The first phase focuses on the construction of three miles of industrial access road, which officials say would open up 500 acres of land for development. The road, which would begin at a realigned Cove Road/Weir Avenue intersection, has been designed with input from several business prospects.

“These aren’t just random roads drawn on a map,” Patrick Ford, business development director for the Frontier Group, said.

The access road also would have intersections with Main Street and Pennsylvania Avenue, stretching through the Frontier Crossings property onto Brown’s Island.

According to city Planning and Development Director Jessica Gumm, as they are seeking state and federal funds to complete the road, she believes it would be maintained by the state of West Virginia and be available for public use.

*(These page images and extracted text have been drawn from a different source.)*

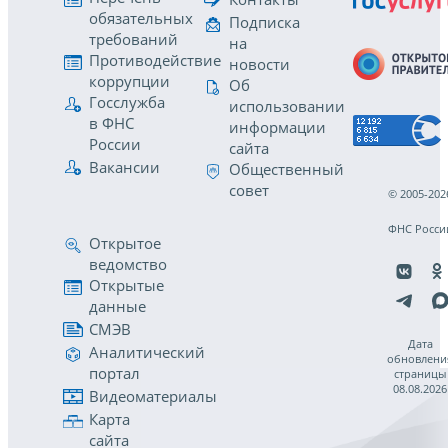
обязательных
Подписка
требований
на
Противодействие
новости
коррупции
Об
Госслужба
использовании
в ФНС
информации
России
сайта
Вакансии
Общественный
совет
© 2005-202
ФНС Росси
Открытое
ведомство
Открытые
данные
СМЭВ
Дата
Аналитический
обновлени
портал
страницы
08.08.2026
Видеоматериалы
Карта
сайта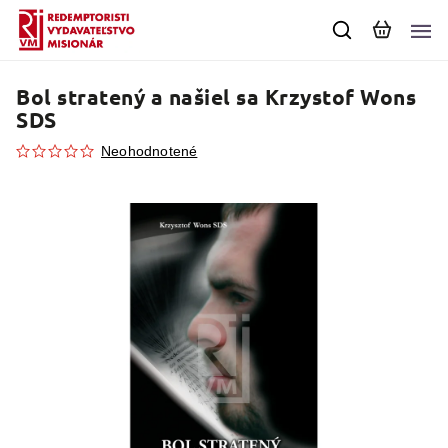
Bol stratený a našiel sa
Krzystof Wons
SDS
Neohodnotené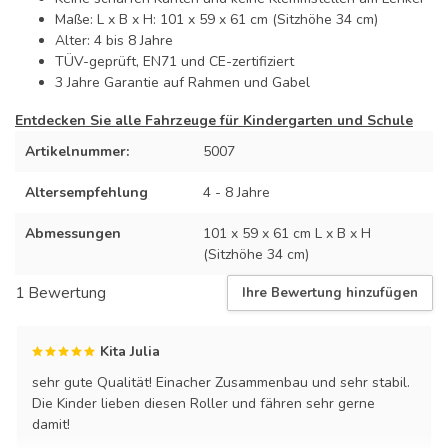
Maße: L x B x H: 101 x 59 x 61 cm (Sitzhöhe 34 cm)
Alter: 4 bis 8 Jahre
TÜV-geprüft, EN71 und CE-zertifiziert
3 Jahre Garantie auf Rahmen und Gabel
Entdecken Sie alle Fahrzeuge für Kindergarten und Schule
Artikelnummer:
5007
Altersempfehlung
4 - 8 Jahre
Abmessungen
101 x 59 x 61 cm L x B x H
(Sitzhöhe 34 cm)
1 Bewertung
Ihre Bewertung hinzufügen
Kita Julia
sehr gute Qualität! Einacher Zusammenbau und sehr stabil.
Die Kinder lieben diesen Roller und fähren sehr gerne
damit!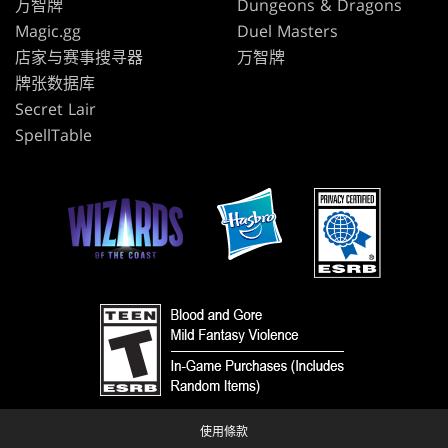
万智牌
Dungeons & Dragons
Magic.gg
Duel Masters
店家与赛事搜寻器
万智牌
牌张数据库
Secret Lair
SpellTable
使用條款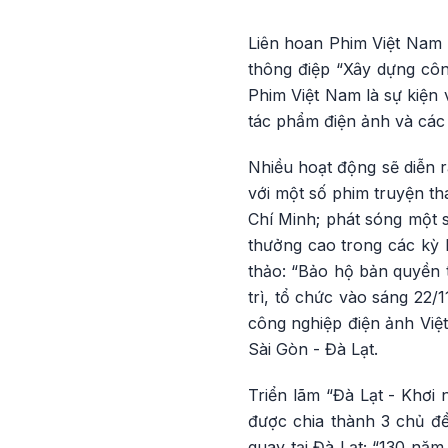
Liên hoan Phim Việt Nam l
thông điệp “Xây dựng côn
Phim Việt Nam là sự kiện
tác phẩm điện ảnh và các 
Nhiều hoạt động sẽ diễn 
với một số phim truyện th
Chí Minh; phát sóng một s
thưởng cao trong các kỳ 
thảo: “Bảo hộ bản quyền 
trì, tổ chức vào sáng 22/
công nghiệp điện ảnh Việ
Sài Gòn - Đà Lạt.
Triển lãm “Đà Lạt - Khơi
được chia thành 3 chủ đ
quay tại Đà Lạt; “130 nă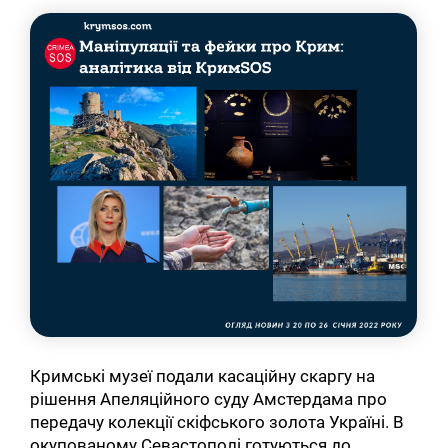
Кримські музеї подали касаційну скаргу на
рішення Апеляційного суду Амстердама про
передачу колекції скіфського золота Україні. В
окупованому Севастополі готуються до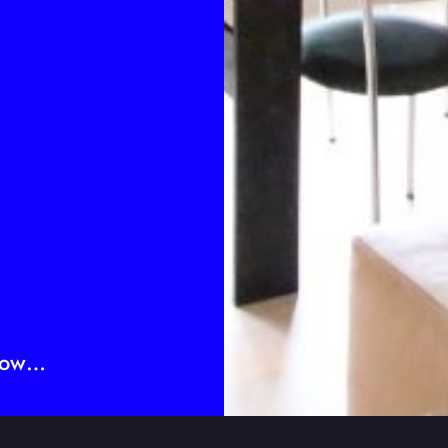
elow…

Ward 5 Councilwoman Flora Perrone noted the public has never had access to that area of the city.

The second phase would include repairs to portions of 8 miles of rail yard spur to support railcar transloading activities, improved access and repairs to existing barge loading facilities on the Ohio River, barge cells and riverside yards.“You won’t find another site like it in West Virginia,” Ford said of the planned port facility.

The third phase includes preparations of Brown’s Island, which officials say could accommodate 900,000 square feet of industrial space in addition to a planned solar array now estimated to produce 20 megawatts of renewable energy.

“A lot of the prospects we are talking to, within their mission, have a green component,” Ford said, noting the Frontier Group also likes to incorporate renewable energy projects into its work.

The third phase also would focus on two bridges – one from West Virginia and one from Ohio – to provide access to the island.

Franjoine said the bridge crossing the main channel of the river was reviewed by a third party engineering firm and found to be stable, but plans are to replace its decking.“It was very well built by the steel mill,” he said. “It was probably over-designed for what it will be used.”

Ward 6 Councilman Enzo Fracasso noted the bridge carried heavy traffic around the clock when it was in regular use. A planned site visit was canceled because of weather, but officials said one would be arranged for council at a future time.